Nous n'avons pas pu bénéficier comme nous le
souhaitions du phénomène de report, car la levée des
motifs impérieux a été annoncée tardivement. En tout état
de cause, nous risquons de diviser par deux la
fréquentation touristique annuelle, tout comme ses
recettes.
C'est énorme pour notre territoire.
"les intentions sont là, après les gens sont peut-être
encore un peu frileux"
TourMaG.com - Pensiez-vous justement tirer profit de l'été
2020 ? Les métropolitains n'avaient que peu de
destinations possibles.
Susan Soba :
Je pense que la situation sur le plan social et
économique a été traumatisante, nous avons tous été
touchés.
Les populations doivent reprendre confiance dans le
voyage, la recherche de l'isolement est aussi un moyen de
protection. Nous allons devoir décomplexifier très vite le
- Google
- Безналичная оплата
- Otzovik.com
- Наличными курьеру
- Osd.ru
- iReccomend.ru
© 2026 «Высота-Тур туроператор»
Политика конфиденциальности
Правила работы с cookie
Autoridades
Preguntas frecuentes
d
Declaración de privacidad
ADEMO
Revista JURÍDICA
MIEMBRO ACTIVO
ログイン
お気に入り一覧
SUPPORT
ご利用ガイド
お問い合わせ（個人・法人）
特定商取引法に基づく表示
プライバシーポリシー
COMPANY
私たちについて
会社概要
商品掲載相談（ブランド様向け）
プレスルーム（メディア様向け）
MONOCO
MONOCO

::::::::

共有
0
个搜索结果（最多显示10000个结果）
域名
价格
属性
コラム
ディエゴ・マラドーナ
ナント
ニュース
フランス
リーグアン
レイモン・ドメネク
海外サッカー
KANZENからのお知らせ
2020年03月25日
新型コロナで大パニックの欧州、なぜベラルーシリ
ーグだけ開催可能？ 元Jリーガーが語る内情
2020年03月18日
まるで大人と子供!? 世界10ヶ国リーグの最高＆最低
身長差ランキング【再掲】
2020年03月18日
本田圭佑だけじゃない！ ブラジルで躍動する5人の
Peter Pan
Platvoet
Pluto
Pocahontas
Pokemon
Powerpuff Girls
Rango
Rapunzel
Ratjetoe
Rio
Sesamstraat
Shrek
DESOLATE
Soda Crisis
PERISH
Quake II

::::::::

= Problem to work on =
Working from the entries above, return all lines that contain "tout".

= Solution to this problem =
motifs impérieux a été annoncée tardivement. En tout état
fréquentation touristique annuelle, tout comme ses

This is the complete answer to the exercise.